The turbine is part of the hydropower generating system at the dam and has been put into a forced outage. As repairs are made to the turbine, it has been isolated from the river. Five turbines remain in service.
“The oil is not recoverable,” a press release states, “and there were no identified sheens in the river.”
Oil absorbent booms have been placed in the Snake River as a precaution, to capture any additional leaks should they occur. Booms are used to contain oil spills and stop them from spreading.
“As environmental stewards, our goal is to respond swiftly and decisively during oil leak responses,” Paul Ocker, Operations Division chief for the Walla Walla District, said. “Our team at Little Goose Dam took appropriate actions to remove the turbine from service, assess and contain the leak. The turbine will remain out of service and isolated from the river until repaired.”

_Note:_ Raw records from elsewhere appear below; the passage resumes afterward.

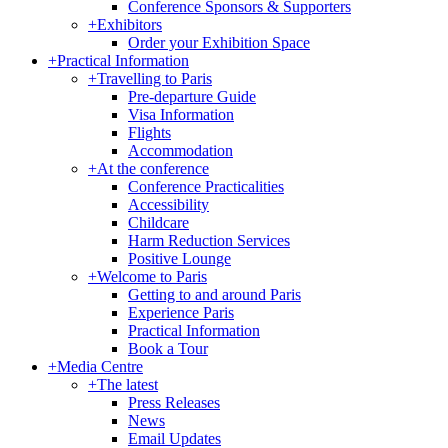
Conference Sponsors & Supporters
+
Exhibitors
Order your Exhibition Space
+
Practical Information
+
Travelling to Paris
Pre-departure Guide
Visa Information
Flights
Accommodation
+
At the conference
Conference Practicalities
Accessibility
Childcare
Harm Reduction Services
Positive Lounge
+
Welcome to Paris
Getting to and around Paris
Experience Paris
Practical Information
Book a Tour
+
Media Centre
+
The latest
Press Releases
News
Email Updates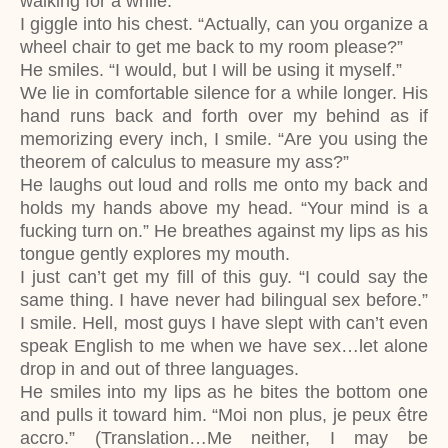
walking for a while.”
I giggle into his chest. “Actually, can you organize a
wheel chair to get me back to my room please?”
He smiles. “I would, but I will be using it myself.”
We lie in comfortable silence for a while longer. His
hand runs back and forth over my behind as if
memorizing every inch, I smile. “Are you using the
theorem of calculus to measure my ass?”
He laughs out loud and rolls me onto my back and
holds my hands above my head. “Your mind is a
fucking turn on.” He breathes against my lips as his
tongue gently explores my mouth.
I just can’t get my fill of this guy. “I could say the
same thing. I have never had bilingual sex before.”
I smile. Hell, most guys I have slept with can’t even
speak English to me when we have sex…let alone
drop in and out of three languages.
He smiles into my lips as he bites the bottom one
and pulls it toward him. “Moi non plus, je peux être
accro.” (Translation…Me neither, I may be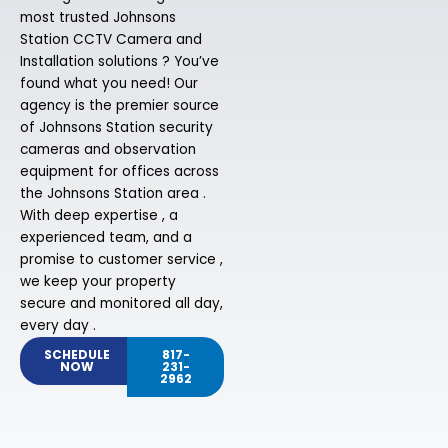
most trusted Johnsons
Station CCTV Camera and
Installation solutions ? You’ve
found what you need! Our
agency is the premier source
of Johnsons Station security
cameras and observation
equipment for offices across
the Johnsons Station area .
With deep expertise , a
experienced team, and a
promise to customer service ,
we keep your property
secure and monitored all day,
every day .
SCHEDULE
817-
NOW
231-
2962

The Corp notified the Environmental Protection Agency, United States Coast Guard, Columbia River Intertribal Fish Commission, and Washington Department of Ecology.

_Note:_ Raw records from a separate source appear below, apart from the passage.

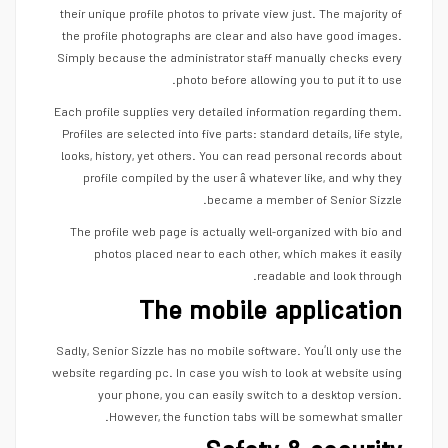
their unique profile photos to private view just. The majority of
the profile photographs are clear and also have good images.
Simply because the administrator staff manually checks every
photo before allowing you to put it to use.
Each profile supplies very detailed information regarding them.
Profiles are selected into five parts: standard details, life style,
looks, history, yet others. You can read personal records about
profile compiled by the user â whatever like, and why they
became a member of Senior Sizzle.
The profile web page is actually well-organized with bio and
photos placed near to each other, which makes it easily
readable and look through.
The mobile application
Sadly, Senior Sizzle has no mobile software. You’ll only use the
website regarding pc. In case you wish to look at website using
your phone, you can easily switch to a desktop version.
However, the function tabs will be somewhat smaller.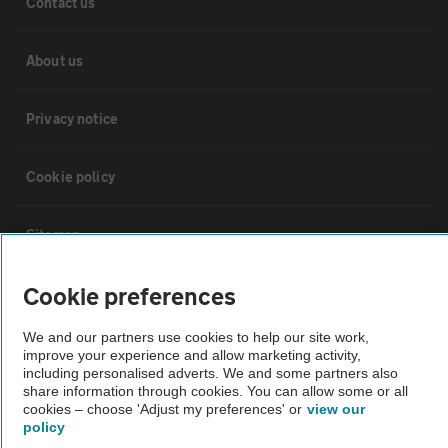
Contact us
About us
Privacy notice
Cookie policy
Sitemap
Cookie preferences
Vehicle Inspections
We and our partners use cookies to help our site work,
improve your experience and allow marketing activity,
The AA recommends an AA Cars Vehicle Inspection before purchase.
including personalised adverts. We and some partners also
Not all cars are mechanically checked by the AA.
share information through cookies. You can allow some or all
cookies – choose 'Adjust my preferences' or
view our
policy
Vehicle Inspection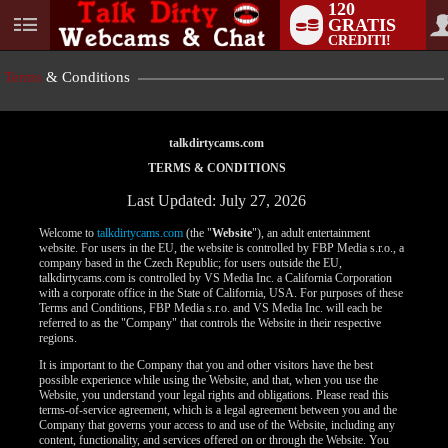
120
GRATIS
User
CREDITI!
status
Terms
& Conditions
talkdirtycams.com
TERMS & CONDITIONS
Last Updated: July 27, 2026
Welcome to
talkdirtycams.com
(the "
Website
"), an adult entertainment
website. For users in the EU, the website is controlled by FBP Media s.r.o., a
company based in the Czech Republic; for users outside the EU,
talkdirtycams.com is controlled by VS Media Inc. a California Corporation
with a corporate office in the State of California, USA. For purposes of these
Terms and Conditions, FBP Media s.r.o. and VS Media Inc. will each be
referred to as the "Company" that controls the Website in their respective
regions.
It is important to the Company that you and other visitors have the best
possible experience while using the Website, and that, when you use the
Website, you understand your legal rights and obligations. Please read this
terms-of-service agreement, which is a legal agreement between you and the
Company that governs your access to and use of the Website, including any
content, functionality, and services offered on or through the Website. You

This is like deja vu for anyone who recalls the spilling of oil at Lower Monumental Dam near Kahlotus in 2017, though that was much worse, leaking 1600 gallons of oil into the Snake River.
Apparently, oil spills from dams are fairly common in the Snake River and Columbia River. That doesn’t make them any less serious for the environment, including plant life, or any healthier for wildlife and humans.